=== Prompt ===
Give the line containing "KÚPELE LÚČKY a.s." again, exactly, along with all later lines of the entries, through the last one.

=== Extracted information ===
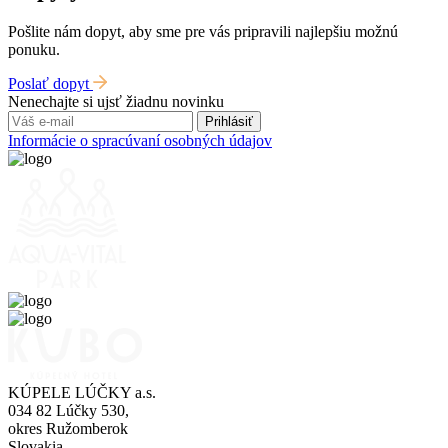
Pošlite nám dopyt, aby sme pre vás pripravili najlepšiu možnú
ponuku.
Poslať dopyt
Nenechajte si ujsť žiadnu novinku
Prihlásiť
Informácie o spracúvaní osobných údajov
KÚPELE LÚČKY a.s.
034 82 Lúčky 530,
okres Ružomberok
Slovakia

=== Answer to this task ===
KÚPELE LÚČKY a.s.
034 82 Lúčky 530,
okres Ružomberok
Slovakia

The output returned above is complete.